Within a few of years of any long-term relationship, we realise that the expectation that one person should be able to fulfil all our needs is close to impossible, for both partners.

“The biggest mistake early on in my relationship is making my husband my best friend,” says Eshita Shinde, a 43 year-old homemaker from Pune. “We did everything together and I stopped making plans with my friends or my sisters who then lived nearby. The problem — isn’t it obvious? He didn’t do the same, and that left me feeling bitter and eventually resenting him for the world I had chosen to leave behind.”

Ambivalence highlights our unique capability to hold strong (and sometimes contradictory) emotions while attempting to think through decisions when it comes to a relationship.

Eshita and her husband were one of the few couples who not only noticed the growing problem quickly, but also nipped it in the bud. For Hyderabad based photographer, Roshni* (37) things weren’t so easy when her partner of eight years told her six months ago, that he wasn’t ready to get married as he didn’t believe in the institution.

“It’s a lonely feeling, to be in this relationship," she says. "We’ve been living together now for six years and suddenly, I’m not sure if this is a fear of commitment from him, or if maybe he’s not the right person for me.”

The good news however is that ambivalence isn’t all detrimental. This feat highlights our unique capability to hold strong (and sometimes contradictory) emotions while attempting to think through decisions when it comes to a relationship.

“The process of addressing ambivalence can be a life-transforming one for a person and couple’s own growth and integration,” adds Shah. “This is an opportunity to examine their own allegiance to a particular polarity and what it might mean for themselves and their relationships.”

How to resolve ambivalence

There’s only one key question to ask yourself: are you motivated to make the relationship work?

“A big part of resolving ambivalence in a long term relationship involves acknowledging and accepting that certain needs will never be met or met in the way we had hoped. But the needs that are being met are enough for us to stay in the relationship,” explains Shah. “This is perhaps the most important step. Conversations around actively finding acceptable solutions to meeting them in other ways, and redefining and strengthening the relationship, can be initiated.”

Communication is integral at any stage of a relationship, and to keep it ongoing is always a good idea. Typically, old school thought from elders says that one must accept that the journey together will come with bumps on the way. What one can do to develop on that, is to learn how to adjust or work through these bumps together.

While this could mean a period of disagreements ahead of you, it will help both partners learn to change or adapt and build a stronger bond.

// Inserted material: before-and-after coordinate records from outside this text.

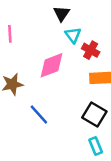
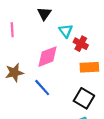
black triangle: (62, 14) -> (44, 14), moved
blue line: (39, 115) -> (42, 88), moved

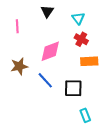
cyan triangle: (66, 31) -> (78, 18), moved
black square: (84, 98) -> (73, 88), moved, turned -30

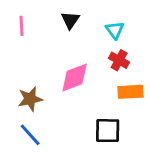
pink line: (17, 26) -> (22, 26), moved
blue line: (45, 80) -> (30, 135), moved

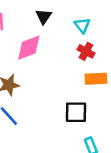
pink diamond: (75, 77) -> (29, 48), moved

Studies have shown that in long-term relationships, where commitment is high, ambivalence is in fact necessary for change — this gives the couple a chance at improvement and avoiding resentment. In fact, one could even argue that if one of the two lacks motivation or has an almost ‘I don’t care’ attitude towards working through the issues, then that itself becomes an answer.

Richa Sheth is a freelance writer based in Pune. She explores complexities within human interactions and relationships.